正社員や長期のパートだと辞めると言い出しにくいですが、派遣社員の場合は更新前に派遣元の担当者との面談があるのでその時に更新希望有無の意志を伝えることができます。

 

派遣社員のデメリット

DEMERIT

デメリット1 : 雇用が不安定

基本的に派遣社員の契約期間の上限は3年間で、その後は派遣先を変えなければなりません。

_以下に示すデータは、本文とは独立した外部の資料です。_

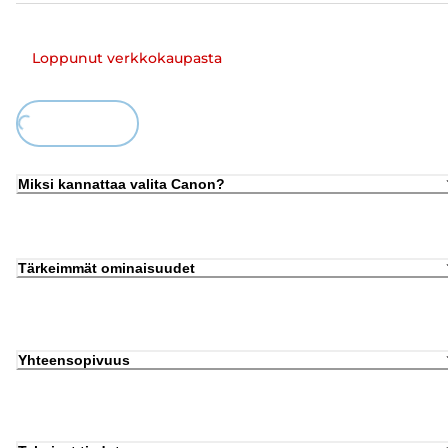
Loppunut verkkokaupasta
ding...
Miksi kannattaa valita Canon?
Tärkeimmät ominaisuudet
Yhteensopivuus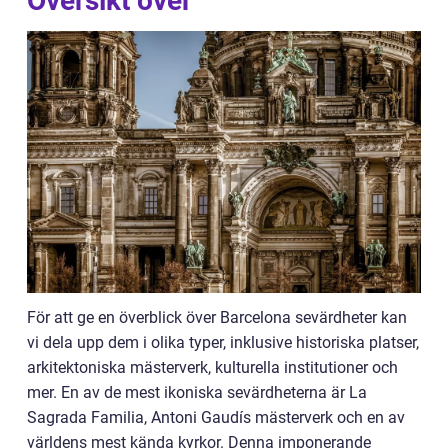
Översikt över
För att ge en överblick över Barcelona sevärdheter kan
vi dela upp dem i olika typer, inklusive historiska platser,
arkitektoniska mästerverk, kulturella institutioner och
mer. En av de mest ikoniska sevärdheterna är La
Sagrada Familia, Antoni Gaudís mästerverk och en av
världens mest kända kyrkor. Denna imponerande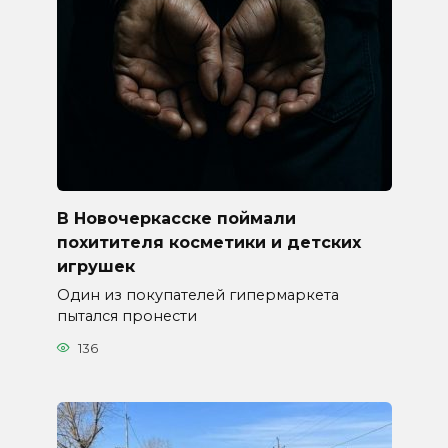
В Новочеркасске поймали
похитителя косметики и детских
игрушек
Один из покупателей гипермаркета
пытался пронести
136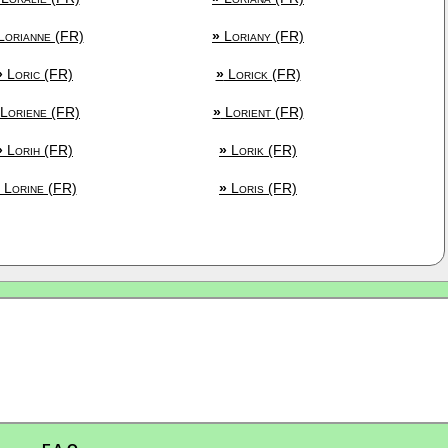
orianne (FR)
»
Loriany (FR)
»
Loric (FR)
»
Lorick (FR)
Loriene (FR)
»
Lorient (FR)
»
Lorih (FR)
»
Lorik (FR)
Lorine (FR)
»
Loris (FR)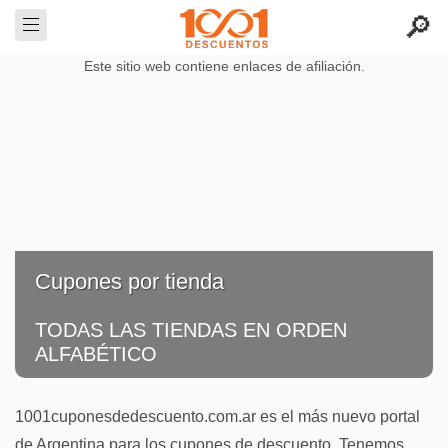
Este sitio web contiene enlaces de afiliación.
Cupones por tienda
TODAS LAS TIENDAS EN ORDEN
ALFABÉTICO
1001cuponesdedescuento.com.ar es el más nuevo portal
de Argentina para los cupones de descuento. Tenemos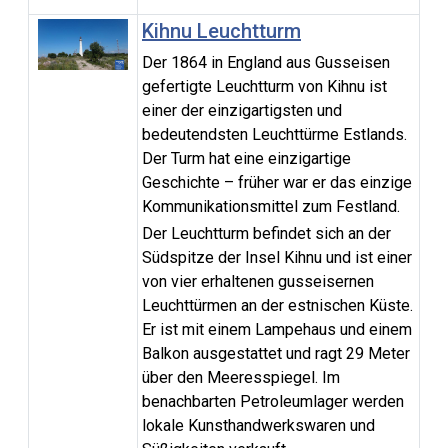
Kihnu Leuchtturm
Der 1864 in England aus Gusseisen
gefertigte Leuchtturm von Kihnu ist
einer der einzigartigsten und
bedeutendsten Leuchttürme Estlands.
Der Turm hat eine einzigartige
Geschichte – früher war er das einzige
Kommunikationsmittel zum Festland.
Der Leuchtturm befindet sich an der
Südspitze der Insel Kihnu und ist einer
von vier erhaltenen gusseisernen
Leuchttürmen an der estnischen Küste.
Er ist mit einem Lampehaus und einem
Balkon ausgestattet und ragt 29 Meter
über den Meeresspiegel. Im
benachbarten Petroleumlager werden
lokale Kunsthandwerkswaren und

人手不足の時期なら簡単に次の仕事も見つかりますが、そういう時期ばかりではないので長期間途切れなく働きたい人にとっては何かと不安も多いかと思います。

 

デメリット2 : 収入が不安定

時給制のため、連休が続くとその分収入も少なくなります。

お盆休みや年末年始休みのあるシーズン等は、極端に減ってしまうので辛いです。

 

デメリット3 : ボーナス・交通費が出ない

派遣先によってはボーナス・交通費が出る場合もありますが、私のところではどちらも支給なしです。

私を含め職場の近所に住んでいる人が多く、大半は自転車通勤でした。

 

お勧めの派遣先

履歴書

多くのメリットを挙げてきましたが、派遣先によって状況は様々かと思います。

 

私がお勧めするのは

  • 大企業または大学
  • 派遣社員が多い
  • 既婚女性が多い

派遣先です。

 

  • 役割分担が明確で一人ひとりの業務量が多くない
  • 同じ立場の人がたくさんいる

状況は、やはりとても居心地がいいです。

 

まとめ : 無理して正社員を続けている人は、働き方を見直してみては?

私が派遣社員として働き始めたのは有効求人倍率(季節調整値)が1.63倍もある時期で、雇用が不安定な側面の影響を受けることのないまま産休・育休に入ることになりました。

これはたまたま運がよかっただけであって、時期や置かれている立場によっては正社員と比べて不安定な働き方ではあります。

ただ、安定した職に就く夫を持つ妻の立場として働く分には、個人的には「派遣社員も悪くはないよ!」と感じています。

 

妻も正社員としてバリバリ働いていても、家族みんなが大きな不満を持つことなく生活が回っているなら何も問題ないし、むしろ多くの人の理想ですよね。

 

逆に余裕が全くないと

  • 体調を崩して医療費がかかる
  • 外食や外注関係費がかさむ
  • 夫婦仲が悪化して夫の仕事のモチベーションに影響する

ことも考えられます。

無理をし続けることで貯蓄は大幅に増えるように思えても、実は無理し過ぎない方が長期的に見ると世帯収入は増えるかもしれません。

毎日色々なことに追われていると月日はあっという間に過ぎていくものですが、もし無理して正社員を続けているのであれば、少し立ち止まって働き方を見直してみてはいかがでしょうか?